Another macro to show an RSS feed in VS.NET, nicely formatted using the CP colors

Introduction

RSS feeds are more and more popular and as any site that respects itself, CodeProject also provides a nice RSS feed with information about the latest articles.

As Steven Hicks just noticed in the Lounge http://www.codeproject.com/lounge.asp#xx761109xx CodeProject RSS link is not so easy to notice. If you are a real CPA (CodeProjectAdict) you do want to see "What's new on CP" at any moment. And the best place to see it is of course in you VS.Net environment where you spend most of you time anyway.
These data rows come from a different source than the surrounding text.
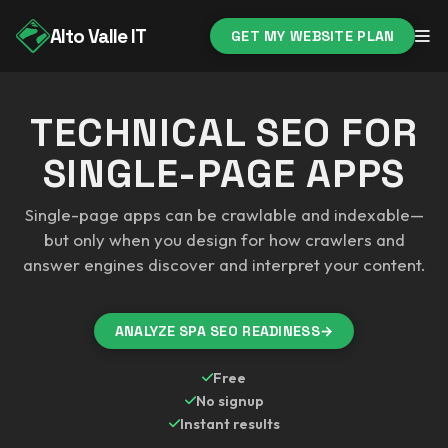
Alto Valle IT
GET MY WEBSITE PLAN
TECHNICAL SEO FOR
SINGLE-PAGE APPS
Single-page apps can be crawlable and indexable—
but only when you design for how crawlers and
answer engines discover and interpret your content.
ANALYZE SPA SEO READINESS
→
Free
No signup
Instant results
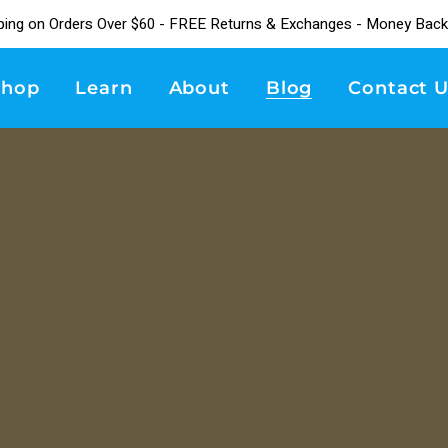
ping on Orders Over $60 - FREE Returns & Exchanges - Money Back
Shop
Learn
About
Blog
Contact U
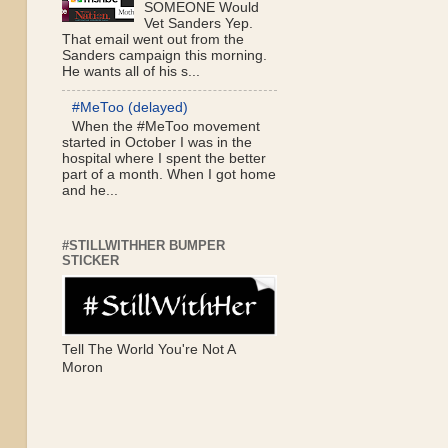
SOMEONE Would
Vet Sanders Yep.
That email went out from the
Sanders campaign this morning.
He wants all of his s...
#MeToo (delayed)
When the #MeToo movement
started in October I was in the
hospital where I spent the better
part of a month. When I got home
and he...
#STILLWITHHER BUMPER
STICKER
Tell The World You're Not A
Moron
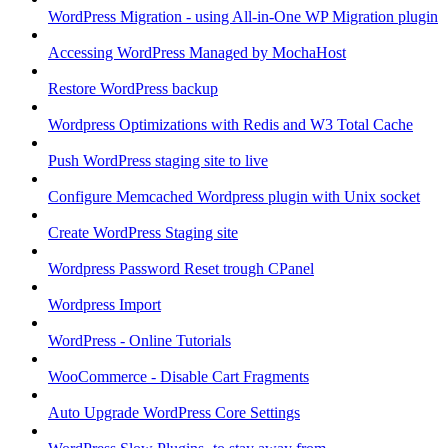
WordPress Migration - using All-in-One WP Migration plugin
Accessing WordPress Managed by MochaHost
Restore WordPress backup
Wordpress Optimizations with Redis and W3 Total Cache
Push WordPress staging site to live
Configure Memcached Wordpress plugin with Unix socket
Create WordPress Staging site
Wordpress Password Reset trough CPanel
Wordpress Import
WordPress - Online Tutorials
WooCommerce - Disable Cart Fragments
Auto Upgrade WordPress Core Settings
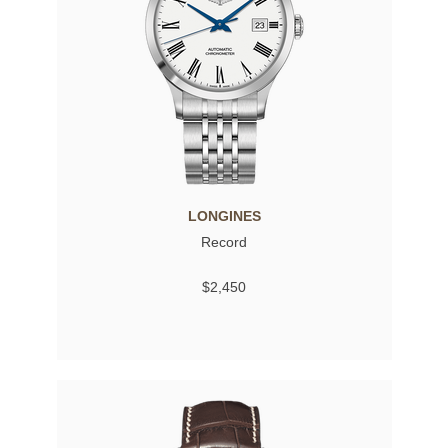
LONGINES
Record
$2,450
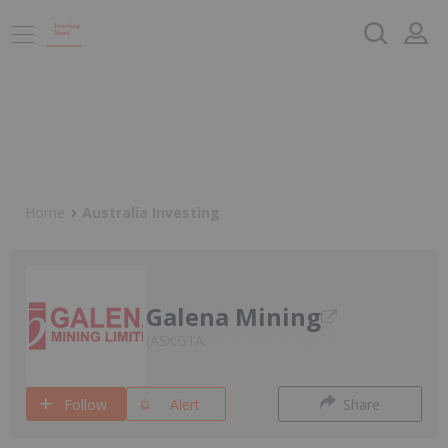
Home
Australia Investing
Galena Mining
ASX:G1A
Follow
Alert
Share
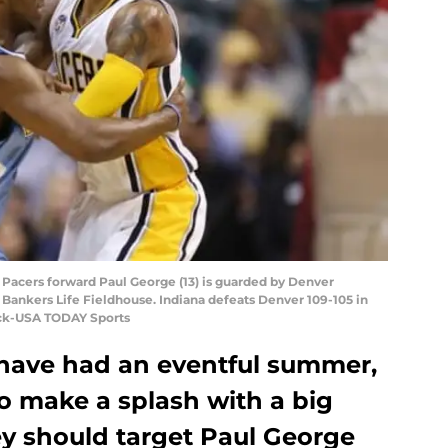
na Pacers forward Paul George (13) is guarded by Denver
ankers Life Fieldhouse. Indiana defeats Denver 109-105 in
ock-USA TODAY Sports
have had an eventful summer,
o make a splash with a big
ey should target Paul George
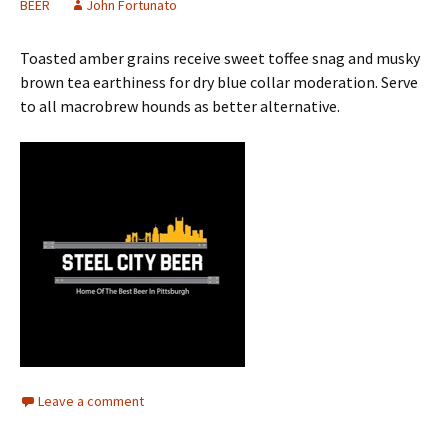
BEER
John Fortunato
Toasted amber grains receive sweet toffee snag and musky
brown tea earthiness for dry blue collar moderation. Serve
to all macrobrew hounds as better alternative.
Leave a comment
Plus that you don't have to open a new explorer window just to see if there is anything new on CP.

And if you could also see the latest news in the CodeProject style (colors, fonts) it would be even nicer.

Sample screenshot

XSL

Thus, to achive this goal I made a small XSL file to translate the RSS from CP to a nice formated HTML webpage that gets displayed inside VS.Net but a simple mouse click.

Macro

The macro is based 99% on the one provided by Davy Mitchell in his article Visual Studio .NET RSS Headline Viewer.

    Function GetHTML(ByVal strPage As String) As String

        If strPage.StartsWith("http://") Then
            Try
                Dim oReq As System.Net.HttpWebRequest
                Dim oResp As System.Net.HttpWebResponse
                oReq = System.Net.HttpWebRequest.Create(strPage)
                oResp = oReq.GetResponse
                Dim sr As New StreamReader(oResp.GetResponseStream)
                Return sr.ReadToEnd()
            Catch
                'Do something with your error        
            End Try
        Else    ' local file ?
            Dim sr As StreamReader = New StreamReader(strPage)
            Return sr.ReadToEnd()
        End If

    End Function


    Public Sub RefreshRSS()
        Try
            'DESCRIPTION: Grabs headlines and displays them as text.
            Dim RDFText As String
            Dim objTextDoc As TextDocument
            Dim objEP As EditPoint

            'Create a new text document.
            Call DTE.ItemOperations.NewFile("General\Text File")

            'Get a handle to the new document.
            objTextDoc = DTE.ActiveDocument.Object("TextDocument")
            objEP = objTextDoc.StartPoint.CreateEditPoint
            RDFText = GetHTML(http://www.codeproject.com/ & _ 
                  "webservices/articlerss.aspx?cat=3")

            objEP.Insert("<?xml-stylesheet type=""text/xsl"" " & _
                  "href=""change.xsl""?>" + vbCrLf)

            RDFText = RDFText.Replace("©", "(c)")

            objEP.Insert(RDFText)

            'Store
            ActiveDocument.Save("C:\\temp\\news.xml")
            ActiveDocument.Close()

            Dim ItemOp As ItemOperations
            ItemOp = DTE.ItemOperations
            ItemOp.Navigate("file://C:\temp\news.xml", _
                  vsNavigateOptions.vsNavigateOptionsDefault)

        Catch err As System.Exception
            MsgBox(err.ToString)
        End Try
    End Sub

Usage

  • Unzip the files to a folder of your choice (C:\temp) for example.
  • Drop this macro in your macro editor, assign the macro to a button and update the paths in the macro with the path where you unziped the files.